Nothing but the lines from the top of the data to the line holding "Respirador 3M 8577" should be printed, word for word and both ends included; leave the pictures out.

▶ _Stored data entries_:
---

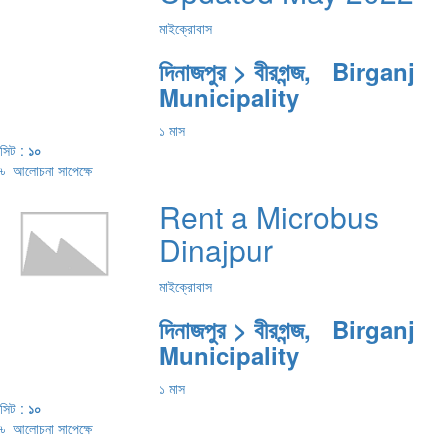
মাইক্রোবাস
দিনাজপুর > বীরগন্জ, Birganj
Municipality
১ মাস
সিট :
১০
৳
আলোচনা সাপেক্ষে
Rent a Microbus
Dinajpur
মাইক্রোবাস
দিনাজপুর > বীরগন্জ, Birganj
Municipality
১ মাস
সিট :
১০
৳
আলোচনা সাপেক্ষে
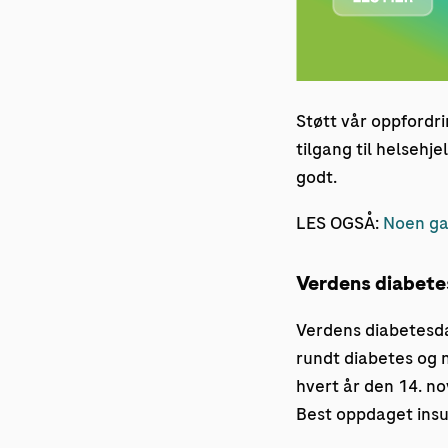
Støtt vår oppfordri
tilgang til helsehje
godt.
LES OGSÅ:
Noen gan
Verdens diabete
Verdens diabetesda
rundt diabetes og n
hvert år den 14. n
Best oppdaget insul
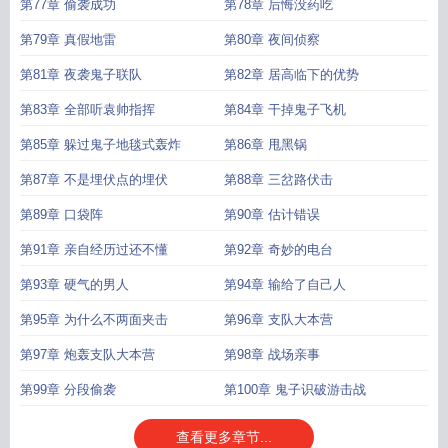
第77章 偷袭成功
第78章 后悔没药吃
第79章 真假地雷
第80章 夜间侦察
第81章 夜袭鬼子联队
第82章 居高临下的优势
第83章 全部听袁帅指挥
第84章 干掉鬼子飞机
第85章 躲过鬼子地毯式轰炸
第86章 甩黑锅
第87章 不是埋伏点的埋伏
第88章 三岔路伏击
第89章 口袋阵
第90章 估计错误
第91章 亲自经历过还不懂
第92章 奇妙的电台
第93章 硬气的男人
第94章 输给了自己人
第95章 为什么不两面夹击
第96章 支队大本营
第97章 炮轰支队大本营
第98章 战场亲事
第99章 分段偷袭
第100章 鬼子识破游击战
查看更多章节...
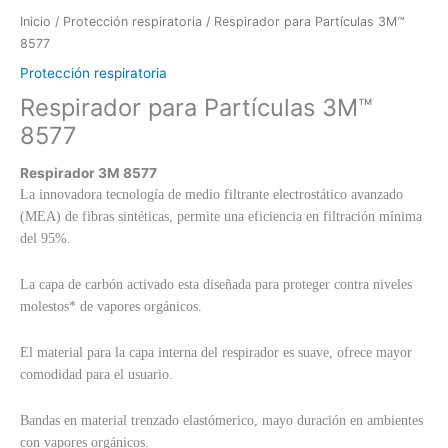
Inicio
/
Protección respiratoria
/ Respirador para Partículas 3M™
8577
Protección respiratoria
Respirador para Partículas 3M™
8577
Respirador 3M 8577
La innovadora tecnología de medio filtrante electrostático avanzado
(MEA) de fibras sintéticas, permite una eficiencia en filtración mínima
del 95%.
La capa de carbón activado esta diseñada para proteger contra niveles
molestos* de vapores orgánicos.
El material para la capa interna del respirador es suave, ofrece mayor
comodidad para el usuario.
Bandas en material trenzado elastómerico, mayo duración en ambientes
con vapores orgánicos.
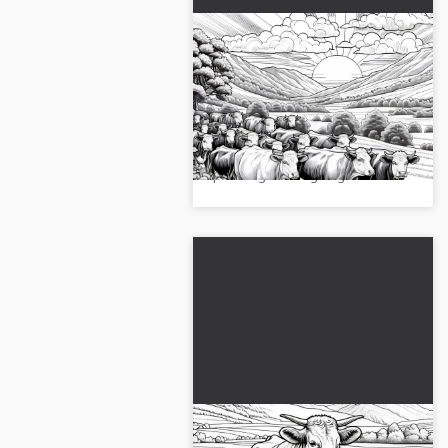
Manada de vacas
atraviesa el paisaje:
Plantilla de dibujo
Descubre la plantilla para
detallada (Gratis)
colorear detallada de un rebaño
de vacas en un paisaje.
¡Descarga la imagen gratis!...
Vaca acariciada por el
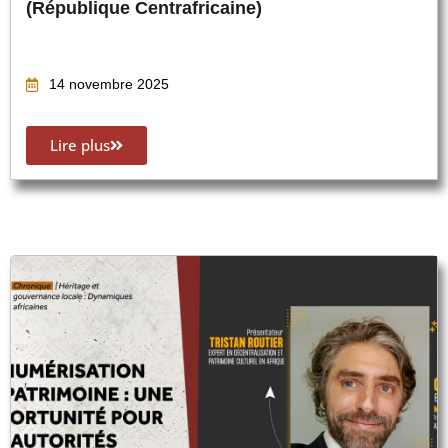
(République Centrafricaine)
14 novembre 2025
Lire plus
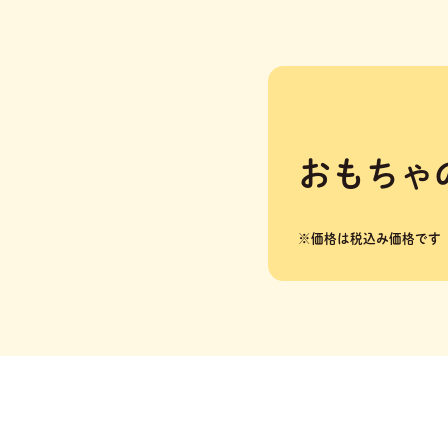
おもちゃ
※価格は税込み価格です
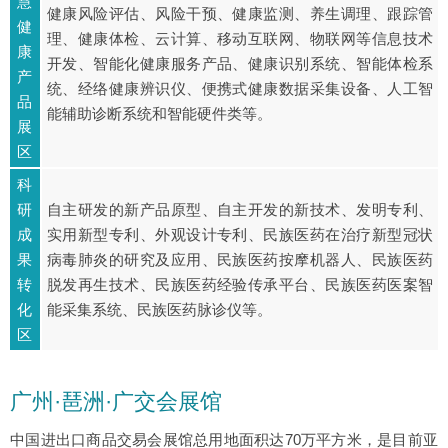
慧
健康风险评估、风险干预、健康监测、养生调理、跟踪管
健
理、健康体检、云计算、移动互联网、物联网等信息技术
康
开发、智能化健康服务产品、健康识别系统、智能体检系
产
统、经络健康辨识仪、便携式健康数据采集设备、人工智
品
能辅助诊断系统和智能硬件类等。
展
区
科
研
自主研发的新产品原型、自主开发的新技术、发明专利、
成
实用新型专利、外观设计专利、民族医药在治疗新型冠状
果
病毒肺炎的研究及应用、民族医药按摩机器人、民族医药
转
脱发再生技术、民族医药经验传承平台、民族医药医案智
化
能采集系统、民族医药脉诊仪等。
区
广州·琶洲·广交会展馆
中国进出口商品交易会展馆总用地面积达70万平方米，是目前亚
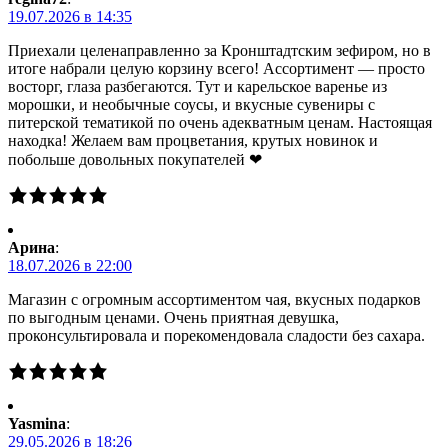
19.07.2026 в 14:35
Приехали целенаправленно за Кронштадтским зефиром, но в
итоге набрали целую корзину всего! Ассортимент — просто
восторг, глаза разбегаются. Тут и карельское варенье из
морошки, и необычные соусы, и вкусные сувениры с
питерской тематикой по очень адекватным ценам. Настоящая
находка! Желаем вам процветания, крутых новинок и
побольше довольных покупателей ❤
Арина
:
18.07.2026 в 22:00
Магазин с огромным ассортиментом чая, вкусных подарков
по выгодным ценами. Очень приятная девушка,
проконсультировала и порекомендовала сладости без сахара.
Yasmina
:
29.05.2026 в 18:26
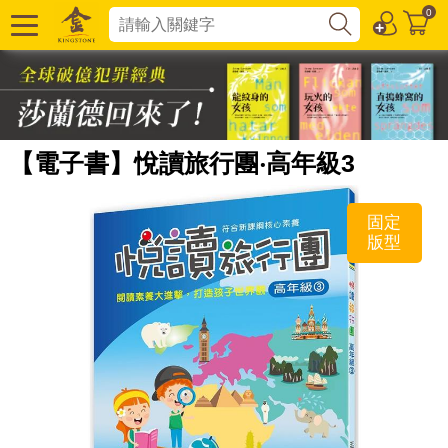
0
【電子書】悅讀旅行團‧高年級3
固定
版型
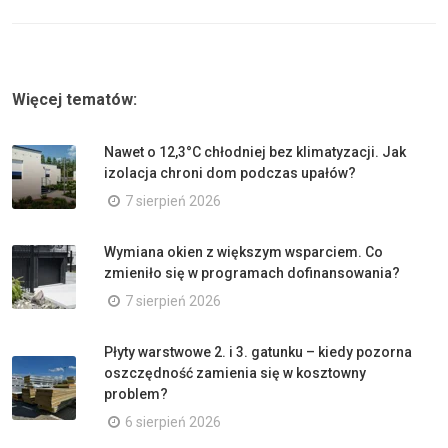
Więcej tematów:
Nawet o 12,3°C chłodniej bez klimatyzacji. Jak
izolacja chroni dom podczas upałów?
7 sierpień 2026
Wymiana okien z większym wsparciem. Co
zmieniło się w programach dofinansowania?
7 sierpień 2026
Płyty warstwowe 2. i 3. gatunku – kiedy pozorna
oszczędność zamienia się w kosztowny
problem?
6 sierpień 2026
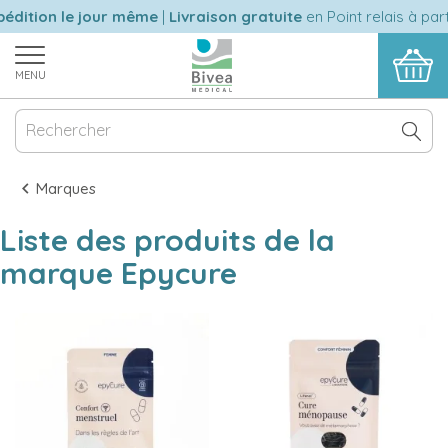
édition le jour même
|
Livraison gratuite
en Point relais à par
MENU
Marques
Liste des produits de la
marque Epycure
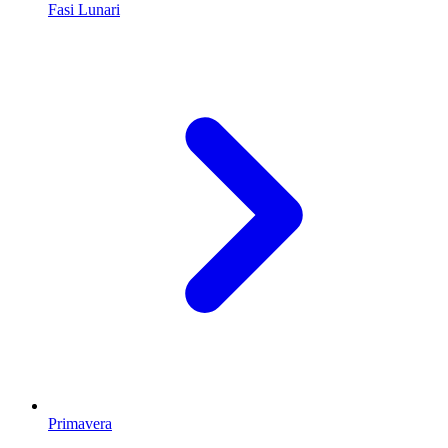
Fasi Lunari
Primavera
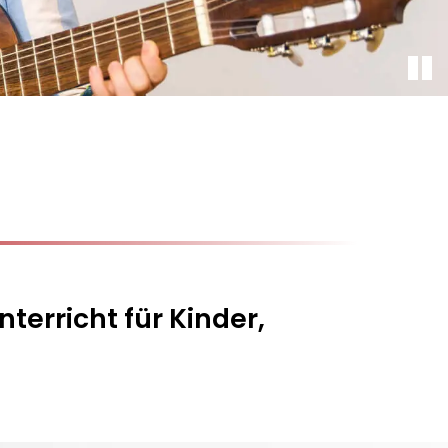
terricht für Kinder,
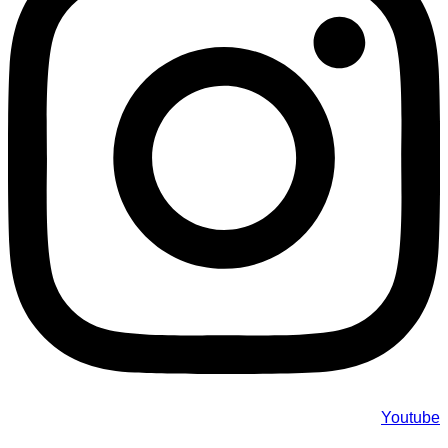
Youtube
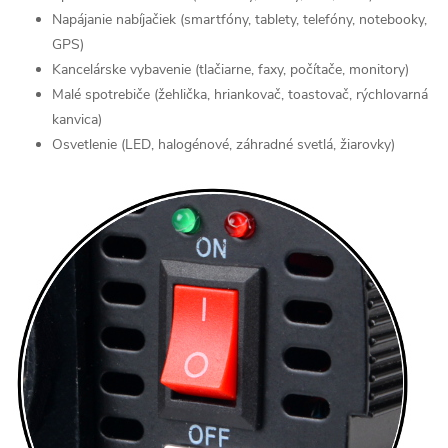
Napájanie nabíjačiek (smartfóny, tablety, telefóny, notebooky,
GPS)
Kancelárske vybavenie (tlačiarne, faxy, počítače, monitory)
Malé spotrebiče (žehlička, hriankovač, toastovač, rýchlovarná
kanvica)
Osvetlenie (LED, halogénové, záhradné svetlá, žiarovky)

---

▶ _Exercise result_:
মাইক্রোবাস
দিনাজপুর > বীরগন্জ, Birganj
Municipality
১ মাস
সিট :
১০
৳
আলোচনা সাপেক্ষে
Rent a Microbus
Dinajpur
মাইক্রোবাস
দিনাজপুর > বীরগন্জ, Birganj
Municipality
১ মাস
সিট :
১০
৳
আলোচনা সাপেক্ষে
Støtt vår oppfordri
tilgang til helsehje
godt.
LES OGSÅ:
Noen gan
Verdens diabete
Verdens diabetesda
rundt diabetes og n
hvert år den 14. n
Best oppdaget insul
第77章 偷袭成功
第78章 后悔没药吃
第79章 真假地雷
第80章 夜间侦察
第81章 夜袭鬼子联队
第82章 居高临下的优势
第83章 全部听袁帅指挥
第84章 干掉鬼子飞机
第85章 躲过鬼子地毯式轰炸
第86章 甩黑锅
第87章 不是埋伏点的埋伏
第88章 三岔路伏击
第89章 口袋阵
第90章 估计错误
第91章 亲自经历过还不懂
第92章 奇妙的电台
第93章 硬气的男人
第94章 输给了自己人
第95章 为什么不两面夹击
第96章 支队大本营
第97章 炮轰支队大本营
第98章 战场亲事
第99章 分段偷袭
第100章 鬼子识破游击战
查看更多章节...
Inicio
/
Protección respiratoria
/ Respirador para Partículas 3M™
8577
Protección respiratoria
Respirador para Partículas 3M™
8577
Respirador 3M 8577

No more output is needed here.